Structured page parsing data
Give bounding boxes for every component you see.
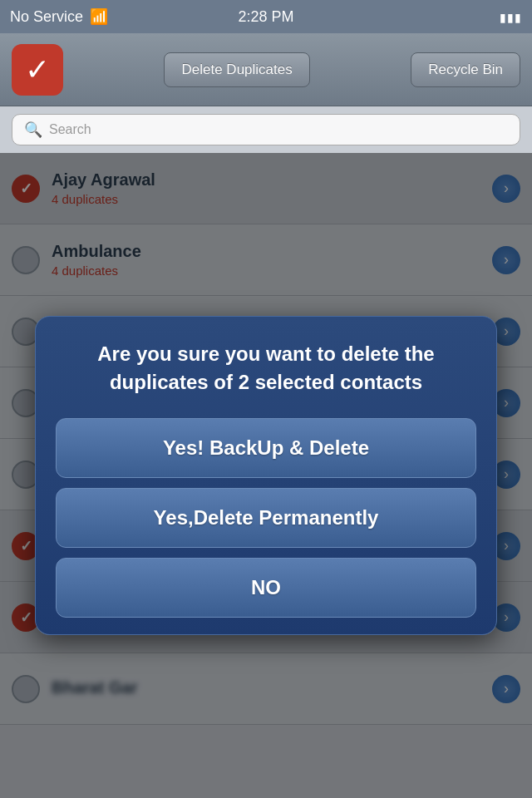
modal-overlay: Are you sure you want to delete the dupl… (0, 153, 532, 798)
modal-message: Are you sure you want to delete the dupl… (56, 340, 476, 396)
status-bar: No Service 📶 2:28 PM ▮▮▮ (0, 0, 532, 33)
nav-bar: ✓ Delete Duplicates Recycle Bin (0, 33, 532, 106)
search-field[interactable]: 🔍 Search (12, 114, 520, 145)
checkmark-icon: ✓ (25, 52, 50, 87)
app-logo: ✓ (12, 44, 63, 96)
search-icon: 🔍 (24, 121, 42, 139)
backup-delete-button[interactable]: Yes! BackUp & Delete (56, 418, 476, 478)
contact-list: ✓Ajay Agrawal4 duplicates›Ambulance4 dup… (0, 153, 532, 798)
search-bar: 🔍 Search (0, 106, 532, 153)
delete-permanently-button[interactable]: Yes,Delete Permanently (56, 488, 476, 548)
wifi-icon: 📶 (90, 7, 108, 26)
recycle-bin-button[interactable]: Recycle Bin (411, 52, 520, 87)
search-placeholder: Search (49, 122, 91, 137)
status-left: No Service 📶 (10, 7, 108, 26)
no-button[interactable]: NO (56, 558, 476, 618)
delete-duplicates-button[interactable]: Delete Duplicates (164, 52, 309, 87)
confirmation-modal: Are you sure you want to delete the dupl… (35, 316, 497, 634)
status-time: 2:28 PM (238, 8, 293, 26)
battery-icon: ▮▮▮ (500, 8, 522, 26)
no-service-label: No Service (10, 8, 83, 26)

◆ TASK DETAILS ◆
Without the pictures, give every line above again exactly.

◆ EXPECTED OUTPUT ◆
Give bounding boxes for every component you see.
modal-overlay: Are you sure you want to delete the dupl… (0, 153, 532, 798)
modal-message: Are you sure you want to delete the dupl… (56, 340, 476, 396)
status-bar: No Service 📶 2:28 PM ▮▮▮ (0, 0, 532, 33)
nav-bar: ✓ Delete Duplicates Recycle Bin (0, 33, 532, 106)
search-field[interactable]: 🔍 Search (12, 114, 520, 145)
checkmark-icon: ✓ (25, 52, 50, 87)
app-logo: ✓ (12, 44, 63, 96)
search-icon: 🔍 (24, 121, 42, 139)
backup-delete-button[interactable]: Yes! BackUp & Delete (56, 418, 476, 478)
contact-list: ✓Ajay Agrawal4 duplicates›Ambulance4 dup… (0, 153, 532, 798)
search-bar: 🔍 Search (0, 106, 532, 153)
delete-permanently-button[interactable]: Yes,Delete Permanently (56, 488, 476, 548)
wifi-icon: 📶 (90, 7, 108, 26)
recycle-bin-button[interactable]: Recycle Bin (411, 52, 520, 87)
search-placeholder: Search (49, 122, 91, 137)
status-left: No Service 📶 (10, 7, 108, 26)
no-button[interactable]: NO (56, 558, 476, 618)
delete-duplicates-button[interactable]: Delete Duplicates (164, 52, 309, 87)
confirmation-modal: Are you sure you want to delete the dupl… (35, 316, 497, 634)
status-time: 2:28 PM (238, 8, 293, 26)
battery-icon: ▮▮▮ (500, 8, 522, 26)
no-service-label: No Service (10, 8, 83, 26)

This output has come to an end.